▼▼▼
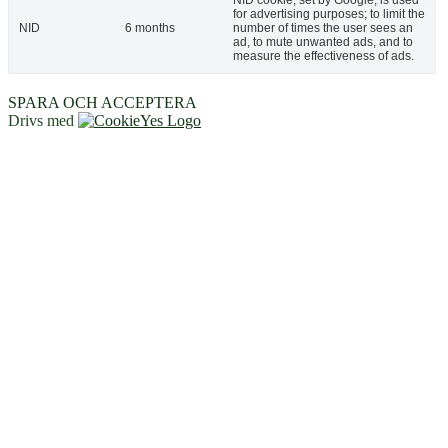
NID cookie, set by Google, is used
for advertising purposes; to limit the
NID
6 months
number of times the user sees an
ad, to mute unwanted ads, and to
measure the effectiveness of ads.
SPARA OCH ACCEPTERA
Drivs med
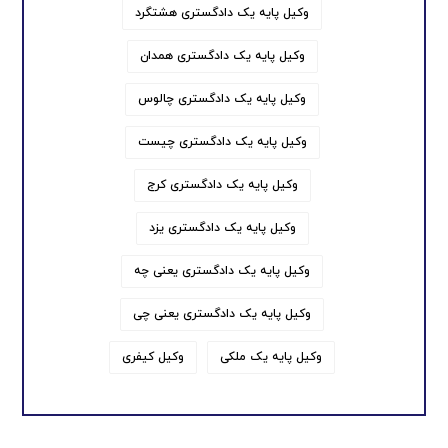
وکیل پایه یک دادگستری هشتگرد
وکیل پایه یک دادگستری همدان
وکیل پایه یک دادگستری چالوس
وکیل پایه یک دادگستری چیست
وکیل پایه یک دادگستری کرج
وکیل پایه یک دادگستری یزد
وکیل پایه یک دادگستری یعنی چه
وکیل پایه یک دادگستری یعنی چی
وکیل پایه یک ملکی
وکیل کیفری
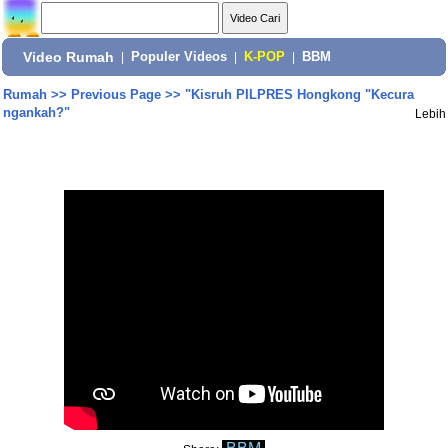
Video Rumah
|
Populer Videos
|
K-POP
|
BBM
Rumah
>>
Previous Page
>>
"Kisruh PILPRES Hongkong "Kecura
ngankah?"
Lebih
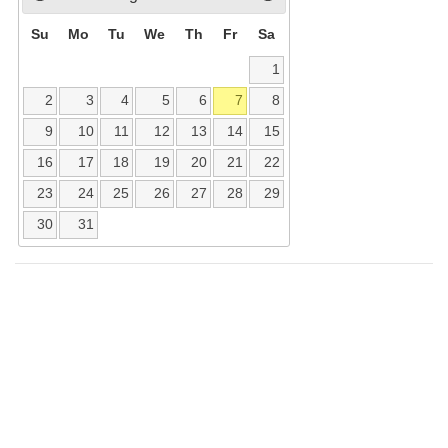
Su
Mo
Tu
We
Th
Fr
Sa
1
2
3
4
5
6
7
8
9
10
11
12
13
14
15
16
17
18
19
20
21
22
23
24
25
26
27
28
29
30
31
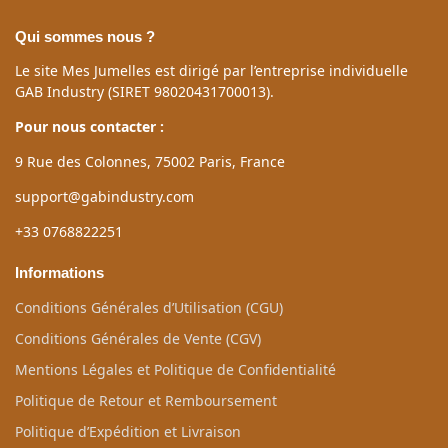
Qui sommes nous ?
Le site Mes Jumelles est dirigé par l’entreprise individuelle
GAB Industry (SIRET 98020431700013).
Pour nous contacter :
9 Rue des Colonnes, 75002 Paris, France
support@gabindustry.com
+33 0768822251
Informations
Conditions Générales d’Utilisation (CGU)
Conditions Générales de Vente (CGV)
Mentions Légales et Politique de Confidentialité
Politique de Retour et Remboursement
Politique d’Expédition et Livraison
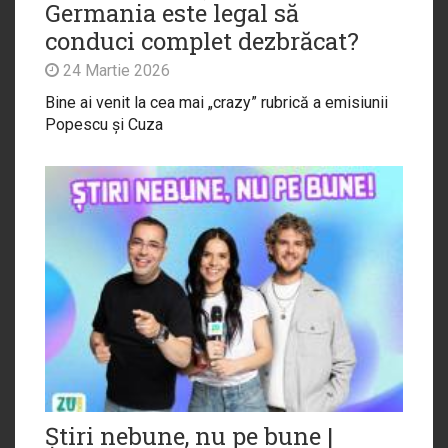
Germania este legal să
conduci complet dezbrăcat?
24 Martie 2026
Bine ai venit la cea mai „crazy” rubrică a emisiunii
Popescu și Cuza
Știri nebune, nu pe bune |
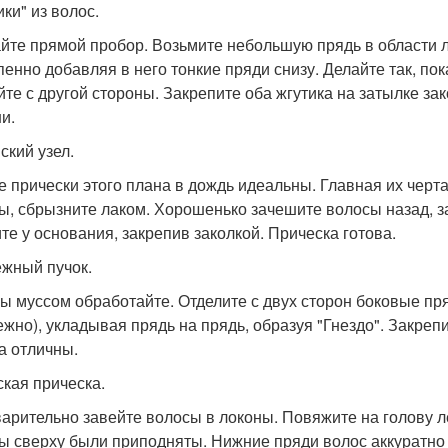
ки" из волос.
йте прямой пробор. Возьмите небольшую прядь в области лб
пенно добавляя в него тонкие пряди снизу. Делайте так, пока
йте с другой стороны. Закрепите оба жгутика на затылке зак
и.
ский узел.
е прически этого плана в дождь идеальны. Главная их черта
ы, сбрызните лаком. Хорошенько зачешите волосы назад, зав
ите у основания, закрепив заколкой. Прическа готова.
жный пучок.
ы муссом обработайте. Отделите с двух сторон боковые пр
ежно), укладывая прядь на прядь, образуя "Гнездо". Закрепи
а отличны.
ская прическа.
арительно завейте волосы в локоны. Повяжите на голову лен
ы сверху были приподняты. Нижние пряди волос аккуратно з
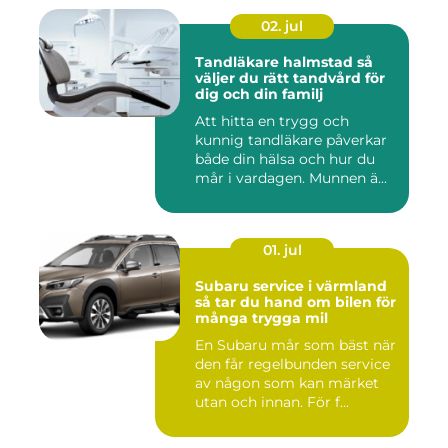
02. jul
Tandläkare halmstad så
väljer du rätt tandvård för
dig och din familj
Att hitta en trygg och
kunnig tandläkare påverkar
både din hälsa och hur du
mår i vardagen. Munnen ä...
01. jul
Subaru service i värmland
så tar du hand om bilen för
många trygga mil
En Subaru mår som bäst när
den får regelbunden service
av någon som kan märket
utan och innan. För f...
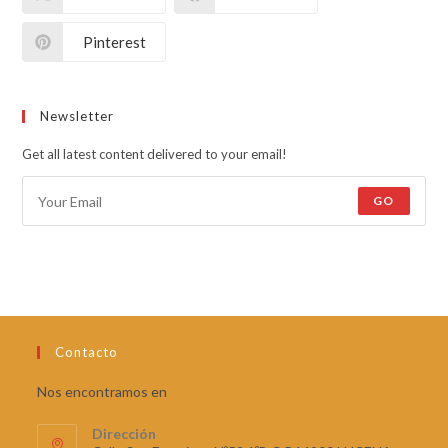
Pinterest
Newsletter
Get all latest content delivered to your email!
GO
Contacto
Nos encontramos en
Dirección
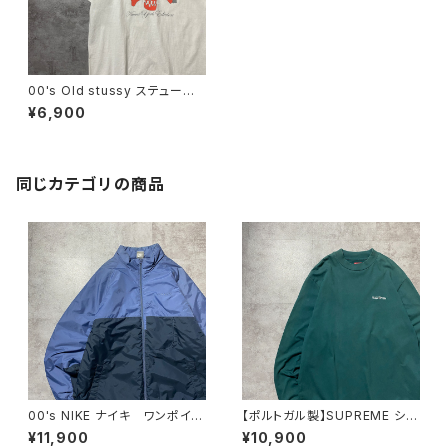
00's Old stussy ステューシ
ー アップル×スカル ニューヨ
¥6,900
ークカルチャーグラフィック プ
リント ホワイト 白 Tシャツ
同じカテゴリの商品
00's NIKE ナイキ ワンポイン
【ポルトガル製】SUPREME シュ
ト ラベルロゴ バイカラー
プリーム 刺繍ワンポイント
¥11,900
¥10,900
中綿 ナイロンジャケット
グリーン Tシャツ ロンT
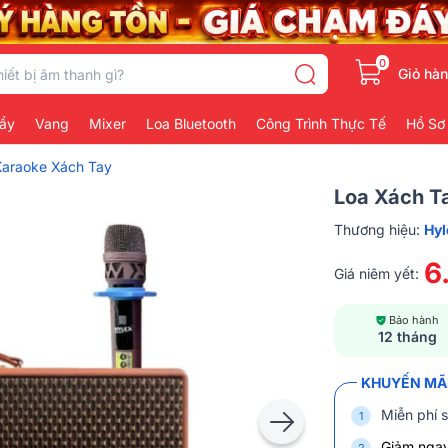
0
Giỏ hà
ẩy
Vang
Mixer
Loa Bluetooth
Công Trình Thực Tế
Hồ Sơ
Karaoke Xách Tay
Loa Xách T
Thương hiệu:
Hyl
6
Giá niêm yết:
Bảo hành
12 tháng
KHUYẾN MÃI
Miễn phí s
Giảm nga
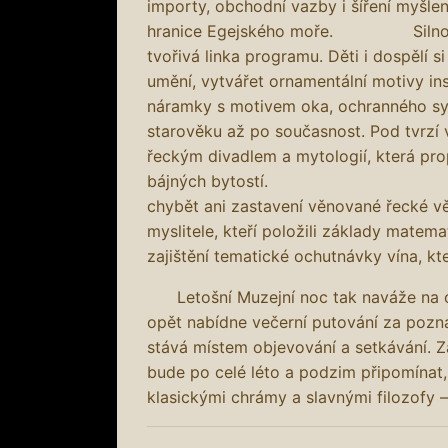
importy, obchodní vazby i šíření myšle
hranice Egejského moře. Silnou sou
tvořivá linka programu. Děti i dospělí
umění, vytvářet ornamentální motivy in
náramky s motivem oka, ochranného sy
starověku až po současnost. Pod tvrzí 
řeckým divadlem a mytologií, která prop
bájných by
chybět ani zastavení věnované řecké vě
myslitele, kteří položili základy matem
zajištění tematické ochutnávky vína, kte
Letošní Muzejní noc tak naváže na ob
opět nabídne večerní putování za pozná
stává místem objevování a setkávání. 
bude po celé léto a podzim připomínat,
klasickými chrámy a slavnými filozofy –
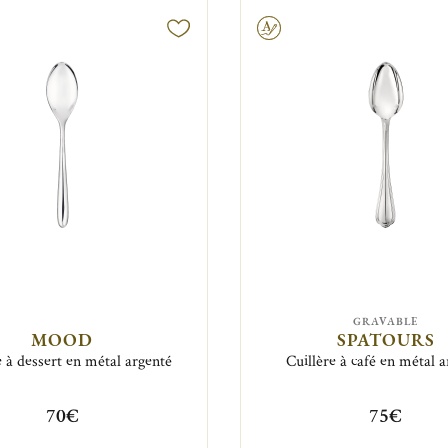
Gravable
GRAVABLE
MOOD
SPATOURS
e à dessert en métal argenté
Cuillère à café en métal 
70€
75€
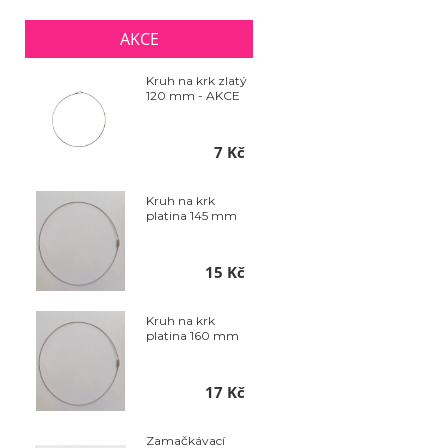
AKCE
Kruh na krk zlatý
120 mm - AKCE
7 Kč
Kruh na krk
platina 145 mm
15 Kč
Kruh na krk
platina 160 mm
17 Kč
Zamačkávací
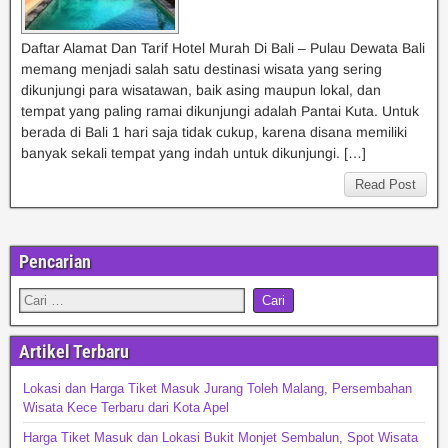
Daftar Alamat Dan Tarif Hotel Murah Di Bali – Pulau Dewata Bali
memang menjadi salah satu destinasi wisata yang sering
dikunjungi para wisatawan, baik asing maupun lokal, dan
tempat yang paling ramai dikunjungi adalah Pantai Kuta. Untuk
berada di Bali 1 hari saja tidak cukup, karena disana memiliki
banyak sekali tempat yang indah untuk dikunjungi. […]
Read Post
Pencarian
Artikel Terbaru
Lokasi dan Harga Tiket Masuk Jurang Toleh Malang, Persembahan
Wisata Kece Terbaru dari Kota Apel
Harga Tiket Masuk dan Lokasi Bukit Monjet Sembalun, Spot Wisata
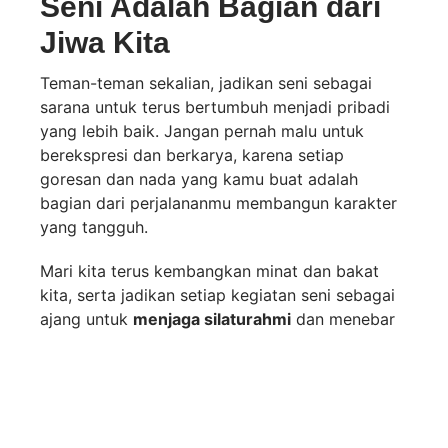
Seni Adalah Bagian dari
Jiwa Kita
Teman-teman sekalian, jadikan seni sebagai
sarana untuk terus bertumbuh menjadi pribadi
yang lebih baik. Jangan pernah malu untuk
berekspresi dan berkarya, karena setiap
goresan dan nada yang kamu buat adalah
bagian dari perjalananmu membangun karakter
yang tangguh.
Mari kita terus kembangkan minat dan bakat
kita, serta jadikan setiap kegiatan seni sebagai
ajang untuk
menjaga silaturahmi
dan menebar
inspirasi positif bagi sekitar!
disiplin
,
ekspresi diri
,
karakter siswa
,
Kreativitas
,
Pendidikan Karakter
,
seni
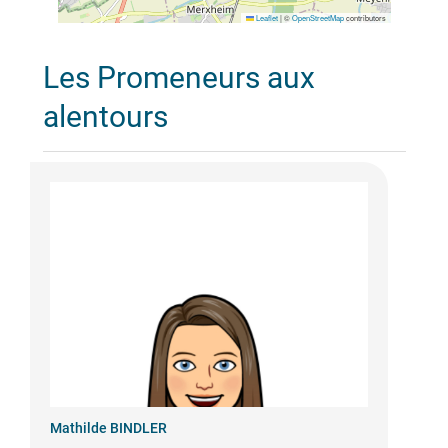
Leaflet
|
©
OpenStreetMap
contributors
Les Promeneurs aux
alentours
Mathilde BINDLER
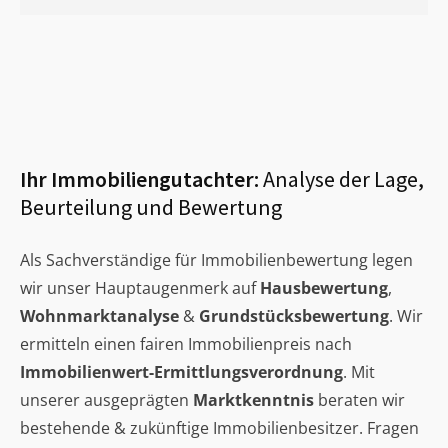
Ihr Immobiliengutachter:
Analyse der Lage,
Beurteilung und Bewertung
Als Sachverständige für Immobilienbewertung legen
wir unser Hauptaugenmerk auf
Hausbewertung
,
Wohnmarktanalyse
&
Grundstücksbewertung
. Wir
ermitteln einen fairen Immobilienpreis nach
Immobilienwert-Ermittlungsverordnung
. Mit
unserer ausgeprägten
Marktkenntnis
beraten wir
bestehende & zukünftige Immobilienbesitzer. Fragen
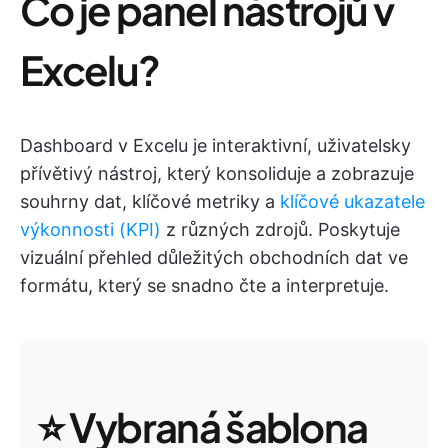
Co je panel nástrojů v
Excelu?
Dashboard v Excelu je interaktivní, uživatelsky
přívětivý nástroj, který konsoliduje a zobrazuje
souhrny dat, klíčové metriky a
klíčové ukazatele
výkonnosti (KPI)
z různých zdrojů. Poskytuje
vizuální přehled důležitých obchodních dat ve
formátu, který se snadno čte a interpretuje.
⭐
Vybraná šablona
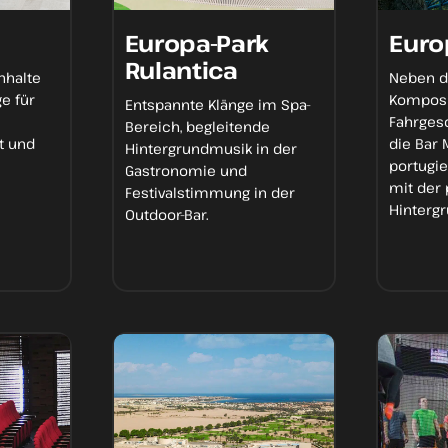
Europa-Park
Euro
Rulantica
nhalte
Neben 
ge
für
Komposi
Entspannte Klänge
im Spa-
Fahrges
Bereich,
begleitende
t und
die Bar 
Hintergrundmusik
in der
portugi
Gastronomie und
mit der
Festivalstimmung in der
Hinterg
Outdoor-Bar.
▲▲▲
**Exercise:**
Above are the records. Copy word for word only their lines from the one holding "e à dessert en métal argenté" through the one holding "tempat yang paling", both included, and skip the images.

**Solved problem:**
e à dessert en métal argenté
Cuillère à café en métal 
70€
75€
AKCE
Kruh na krk zlatý
120 mm - AKCE
7 Kč
Kruh na krk
platina 145 mm
15 Kč
Kruh na krk
platina 160 mm
17 Kč
Zamačkávací
Daftar Alamat Dan Tarif Hotel Murah Di Bali – Pulau Dewata Bali
memang menjadi salah satu destinasi wisata yang sering
dikunjungi para wisatawan, baik asing maupun lokal, dan
tempat yang paling ramai dikunjungi adalah Pantai Kuta. Untuk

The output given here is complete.